La Jetée (1963, Chris Marker), seen on DVD at home in Brooklyn, N.Y.
Yeah, I finally got around to watching this classic 28-minute short one night last week when I felt bored...and yeah, it's pretty great. For some reason, I hadn't known, going into it, that the film was constructed almost entirely out of still photographs...but, having finally seen a handful of Chris Marker works only recently, this seemed like a very, um, Marker-ian way of evoking memory. And yet, this filter of distance somehow doesn't make the science-fiction yarn it spins any less affecting; if anything, it adds a wholly visual layer of depth to it that just makes it all the greater.

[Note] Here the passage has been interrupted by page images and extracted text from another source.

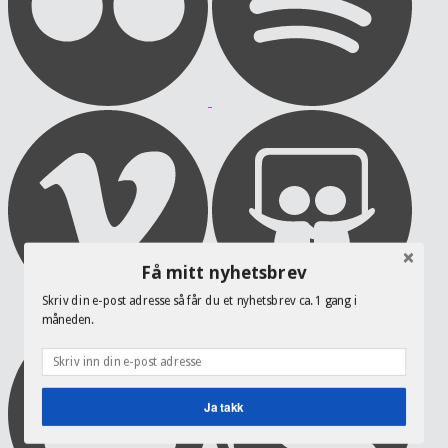
Få mitt nyhetsbrev
Skriv din e-post adresse så får du et nyhetsbrev ca. 1 gang i
måneden.
Ja takk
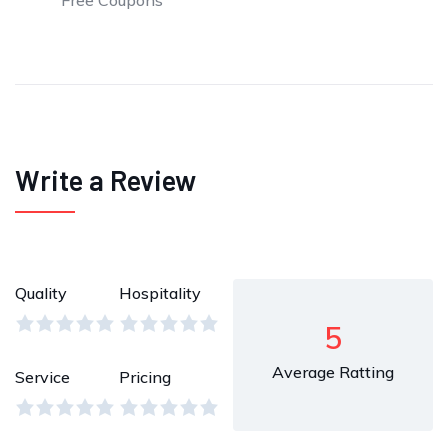
Free Coupons
Write a Review
Quality
Hospitality
5
Average Ratting
Service
Pricing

The Master (2012, Paul Thomas Anderson), seen at Clearview Cinemas Ziegfeld in New York [second viewing]
Yes, I now have a recommending "star" next to the title. Does this mean I experienced a "road to Damascus" moment after watching Paul Thomas Anderson's latest opus a second time on Saturday afternoon? I wouldn't go that far. I still can't shake off the feeling that Anderson didn't really have a coherent vision for this film going into it, and that the cerebral detachment with which he approaches the story he tells here is, in some ways, a clever cover for under-imagined characters and under-explored themes; an individual viewer can thus project whatever he wants onto the gaps in the narrative and ambiguities in the characterizations (with the occasional on-the-nose line of dialogue to help us out).

Still, the film remains as compulsively watchable and fascinating as ever—and, if anything, I found it more affecting this time around, especially at the film's emotional climax, when we see a tear roll down Freddie Quell's (Joaquin Phoenix) cheek when the "Master" Lancaster Dodd (Philip Seymour Hoffman) sings "(I'd Like to Get You On) A Slow Boat to China" in the manner of a father regretfully letting his unruly son go out into the wild again. Somehow that tear got to me this time around more than it did on my first viewing. The Scientology parallels remain the least interesting aspect of The Master; instead, Anderson, within the context of a historical drama, is returning to the "surrogate family" idea he most memorably explored in Boogie Nights, except now in the Kubrickian manner of There Will Be Blood, and with Joaquin Phoenix a deliberately far less magnetic  stand-in for Mark Wahlberg. And even looking at it from that perspective, The Master is fascinating—or frustrating, depending on your point-of-view—for the way it takes its historical background and ruthlessly pares its focus down to these two characters, Quell and Dodd, and their strange relationship. Are they meant to stand in for larger societal forces, or is Anderson just simply telling the story of these two men? If nothing else, the question of how much of Dodd's affection for Quell is sincere on his part is one that maintains one's interest in this particular aspect of the film.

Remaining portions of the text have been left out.